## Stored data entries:
* * * * * * * * *

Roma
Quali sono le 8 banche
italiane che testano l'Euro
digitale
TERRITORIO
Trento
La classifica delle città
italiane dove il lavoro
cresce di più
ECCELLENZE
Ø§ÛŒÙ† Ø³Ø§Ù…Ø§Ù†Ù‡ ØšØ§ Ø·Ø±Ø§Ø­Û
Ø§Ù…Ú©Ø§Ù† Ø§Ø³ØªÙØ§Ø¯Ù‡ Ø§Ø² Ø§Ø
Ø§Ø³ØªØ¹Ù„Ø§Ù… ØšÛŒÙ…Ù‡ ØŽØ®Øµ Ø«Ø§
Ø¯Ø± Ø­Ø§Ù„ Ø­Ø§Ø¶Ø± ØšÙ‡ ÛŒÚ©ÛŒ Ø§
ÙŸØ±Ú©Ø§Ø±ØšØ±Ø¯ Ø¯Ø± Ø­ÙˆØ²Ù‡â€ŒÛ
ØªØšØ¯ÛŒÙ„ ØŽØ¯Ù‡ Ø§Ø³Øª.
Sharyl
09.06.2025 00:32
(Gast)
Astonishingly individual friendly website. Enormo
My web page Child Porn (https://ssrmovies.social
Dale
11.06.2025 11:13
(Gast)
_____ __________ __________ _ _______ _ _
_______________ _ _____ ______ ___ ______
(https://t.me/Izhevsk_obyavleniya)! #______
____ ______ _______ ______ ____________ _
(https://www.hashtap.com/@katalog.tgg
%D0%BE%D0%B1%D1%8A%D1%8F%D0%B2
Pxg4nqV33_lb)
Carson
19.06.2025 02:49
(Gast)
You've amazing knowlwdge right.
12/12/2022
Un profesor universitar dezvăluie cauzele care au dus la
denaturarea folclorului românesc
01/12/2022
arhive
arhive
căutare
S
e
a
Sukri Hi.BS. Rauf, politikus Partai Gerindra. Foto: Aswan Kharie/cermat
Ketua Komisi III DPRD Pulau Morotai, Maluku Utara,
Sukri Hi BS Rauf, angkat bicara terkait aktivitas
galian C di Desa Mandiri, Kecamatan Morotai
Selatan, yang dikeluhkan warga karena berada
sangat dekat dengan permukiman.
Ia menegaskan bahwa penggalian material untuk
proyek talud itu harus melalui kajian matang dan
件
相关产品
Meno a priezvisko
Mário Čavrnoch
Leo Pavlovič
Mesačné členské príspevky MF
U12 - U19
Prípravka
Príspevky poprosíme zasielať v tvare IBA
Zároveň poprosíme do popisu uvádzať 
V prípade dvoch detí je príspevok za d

* * * * * * * * *

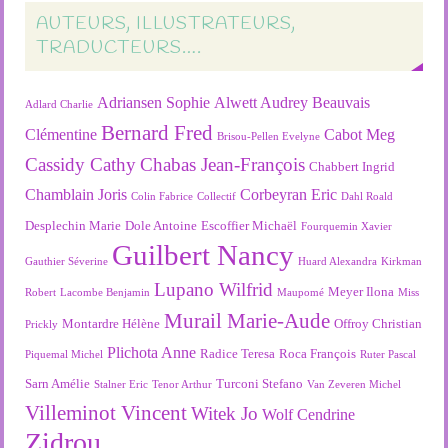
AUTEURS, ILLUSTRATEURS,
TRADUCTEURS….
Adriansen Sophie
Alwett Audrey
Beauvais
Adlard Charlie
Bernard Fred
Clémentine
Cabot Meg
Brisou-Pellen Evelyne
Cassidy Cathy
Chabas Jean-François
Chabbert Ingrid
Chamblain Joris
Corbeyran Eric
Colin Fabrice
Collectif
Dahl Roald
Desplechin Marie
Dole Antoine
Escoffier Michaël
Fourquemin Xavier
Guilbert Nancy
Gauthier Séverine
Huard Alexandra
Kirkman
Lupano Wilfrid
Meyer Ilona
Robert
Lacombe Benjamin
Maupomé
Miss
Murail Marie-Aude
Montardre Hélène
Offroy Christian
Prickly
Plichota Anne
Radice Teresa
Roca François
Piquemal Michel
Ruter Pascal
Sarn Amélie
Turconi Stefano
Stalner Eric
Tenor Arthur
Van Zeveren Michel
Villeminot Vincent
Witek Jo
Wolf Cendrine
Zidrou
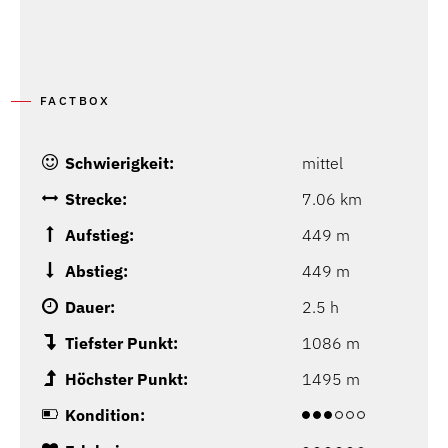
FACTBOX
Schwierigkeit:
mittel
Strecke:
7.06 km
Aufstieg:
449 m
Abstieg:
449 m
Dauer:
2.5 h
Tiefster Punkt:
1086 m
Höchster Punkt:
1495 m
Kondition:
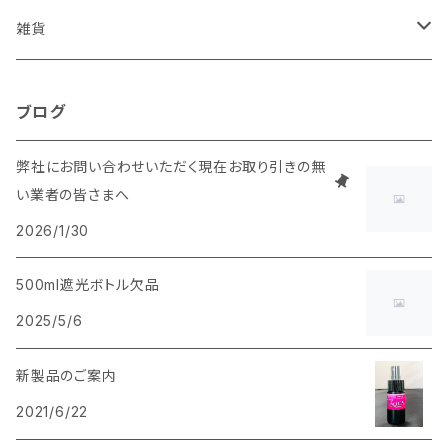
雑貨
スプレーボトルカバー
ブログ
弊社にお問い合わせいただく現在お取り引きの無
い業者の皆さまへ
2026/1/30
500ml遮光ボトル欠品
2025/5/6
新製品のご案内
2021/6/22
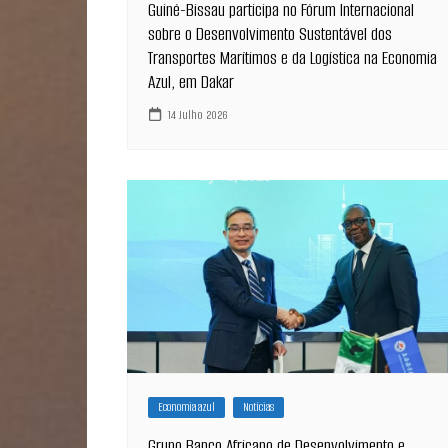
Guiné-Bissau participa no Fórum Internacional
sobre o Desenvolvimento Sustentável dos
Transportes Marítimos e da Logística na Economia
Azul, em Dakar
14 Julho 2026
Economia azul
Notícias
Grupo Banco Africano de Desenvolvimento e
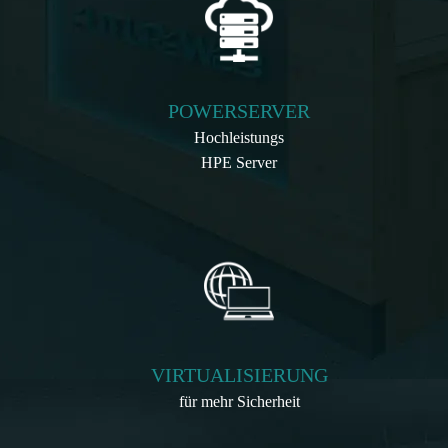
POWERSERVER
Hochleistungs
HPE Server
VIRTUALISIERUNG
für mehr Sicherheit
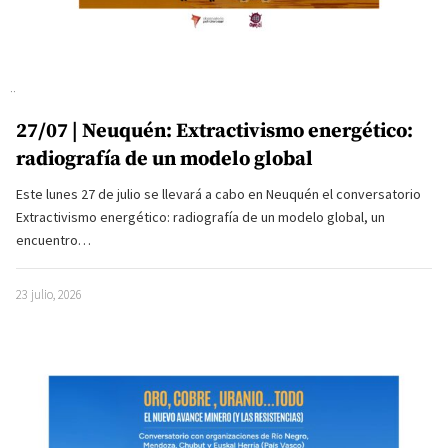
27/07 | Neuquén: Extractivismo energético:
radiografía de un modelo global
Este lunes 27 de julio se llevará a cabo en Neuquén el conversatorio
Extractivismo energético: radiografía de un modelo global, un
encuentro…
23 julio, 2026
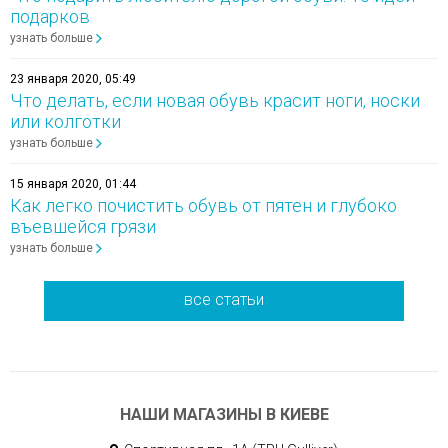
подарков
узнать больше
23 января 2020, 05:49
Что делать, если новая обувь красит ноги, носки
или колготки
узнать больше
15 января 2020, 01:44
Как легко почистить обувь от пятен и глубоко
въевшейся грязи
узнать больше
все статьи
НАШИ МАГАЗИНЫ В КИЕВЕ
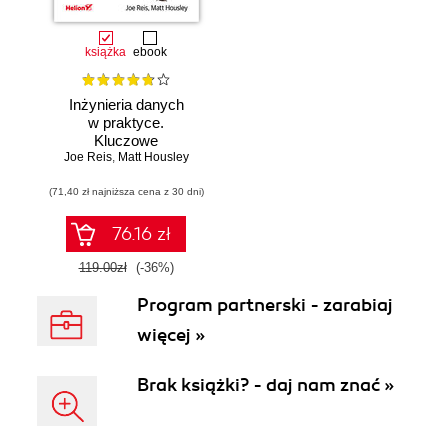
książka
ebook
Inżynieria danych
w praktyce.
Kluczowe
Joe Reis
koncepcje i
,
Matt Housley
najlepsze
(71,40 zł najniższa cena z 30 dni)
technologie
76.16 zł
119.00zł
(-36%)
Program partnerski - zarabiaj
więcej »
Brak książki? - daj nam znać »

* * * * * * * * *

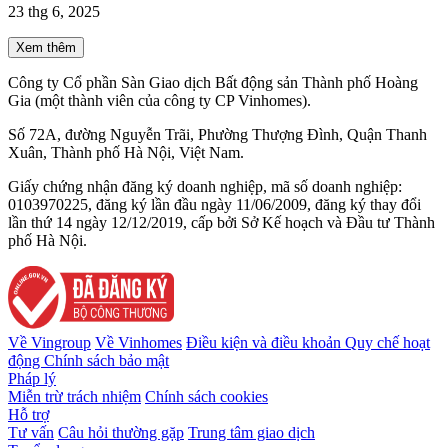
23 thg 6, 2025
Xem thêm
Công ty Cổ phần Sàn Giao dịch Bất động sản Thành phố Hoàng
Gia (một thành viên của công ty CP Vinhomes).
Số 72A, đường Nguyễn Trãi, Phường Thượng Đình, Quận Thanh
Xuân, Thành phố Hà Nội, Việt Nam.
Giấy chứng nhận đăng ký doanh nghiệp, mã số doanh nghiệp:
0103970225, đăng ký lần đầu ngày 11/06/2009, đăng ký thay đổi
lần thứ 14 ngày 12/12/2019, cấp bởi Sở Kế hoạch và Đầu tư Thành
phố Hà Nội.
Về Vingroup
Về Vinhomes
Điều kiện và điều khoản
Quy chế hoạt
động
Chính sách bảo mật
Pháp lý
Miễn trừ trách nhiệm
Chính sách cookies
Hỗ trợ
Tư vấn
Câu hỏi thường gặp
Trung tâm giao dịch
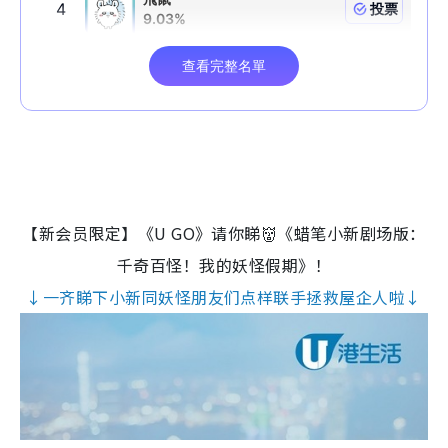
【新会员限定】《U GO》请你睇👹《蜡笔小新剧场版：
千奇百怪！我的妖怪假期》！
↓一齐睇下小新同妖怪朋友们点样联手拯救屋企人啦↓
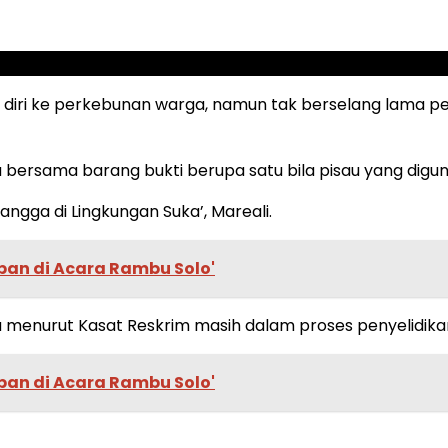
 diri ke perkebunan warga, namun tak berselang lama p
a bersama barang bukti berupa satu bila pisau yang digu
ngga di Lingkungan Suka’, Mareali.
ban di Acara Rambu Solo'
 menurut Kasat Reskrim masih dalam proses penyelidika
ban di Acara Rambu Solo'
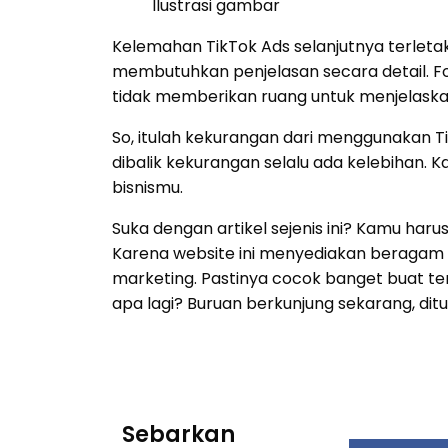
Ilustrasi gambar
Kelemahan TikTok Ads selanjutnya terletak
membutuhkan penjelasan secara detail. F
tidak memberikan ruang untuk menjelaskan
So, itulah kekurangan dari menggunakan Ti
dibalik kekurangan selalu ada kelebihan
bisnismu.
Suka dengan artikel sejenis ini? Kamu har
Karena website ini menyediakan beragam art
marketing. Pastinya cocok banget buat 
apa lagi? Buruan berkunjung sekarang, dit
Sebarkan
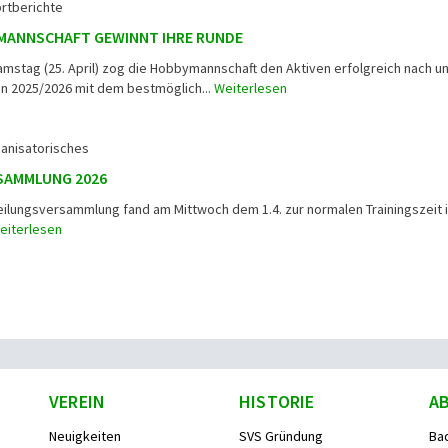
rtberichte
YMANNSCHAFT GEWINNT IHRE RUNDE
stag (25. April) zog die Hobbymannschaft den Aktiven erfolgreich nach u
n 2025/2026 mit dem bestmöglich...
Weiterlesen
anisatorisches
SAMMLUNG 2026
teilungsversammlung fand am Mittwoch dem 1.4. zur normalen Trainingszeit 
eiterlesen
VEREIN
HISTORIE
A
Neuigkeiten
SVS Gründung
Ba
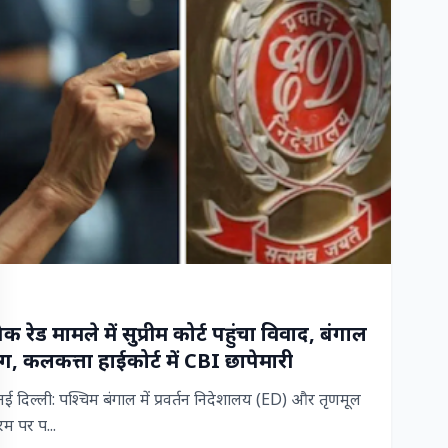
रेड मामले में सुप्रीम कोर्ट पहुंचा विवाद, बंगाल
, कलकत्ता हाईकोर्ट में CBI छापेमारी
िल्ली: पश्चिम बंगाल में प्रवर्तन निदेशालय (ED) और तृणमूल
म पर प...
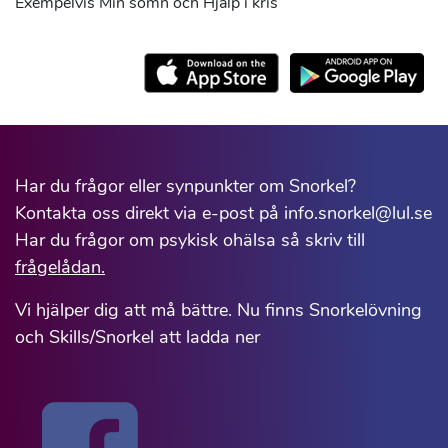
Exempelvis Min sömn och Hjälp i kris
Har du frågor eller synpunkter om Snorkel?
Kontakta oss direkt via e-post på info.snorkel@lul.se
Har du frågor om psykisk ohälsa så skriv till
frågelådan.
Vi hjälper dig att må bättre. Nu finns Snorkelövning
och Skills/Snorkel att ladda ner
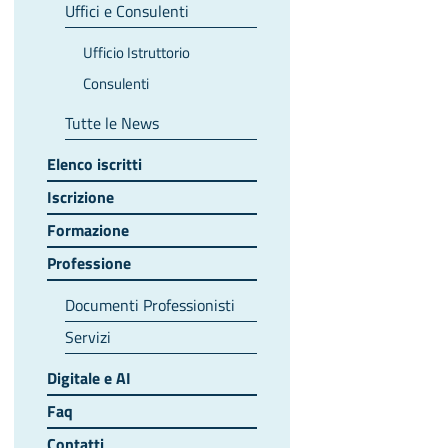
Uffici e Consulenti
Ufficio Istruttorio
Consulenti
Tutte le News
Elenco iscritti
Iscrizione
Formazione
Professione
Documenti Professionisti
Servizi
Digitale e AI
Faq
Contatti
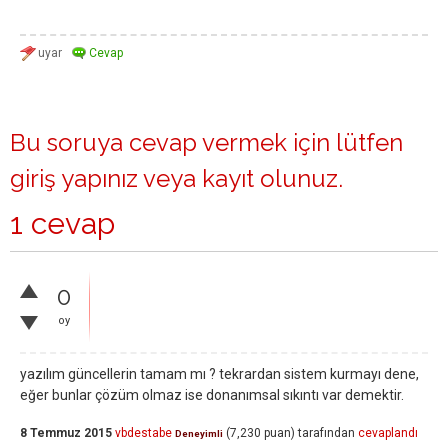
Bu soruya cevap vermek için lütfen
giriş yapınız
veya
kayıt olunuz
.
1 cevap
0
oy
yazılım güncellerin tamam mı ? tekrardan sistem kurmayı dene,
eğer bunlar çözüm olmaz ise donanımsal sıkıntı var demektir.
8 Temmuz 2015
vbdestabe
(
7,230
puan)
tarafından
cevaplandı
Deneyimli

* * * * * * * * *

Search the records above for the string "Rauf". Copy every line that contains it.

## SOLUTION FOR THIS PROBLEM:
Sukri Hi.BS. Rauf, politikus Partai Gerindra. Foto: Aswan Kharie/cermat
Sukri Hi BS Rauf, angkat bicara terkait aktivitas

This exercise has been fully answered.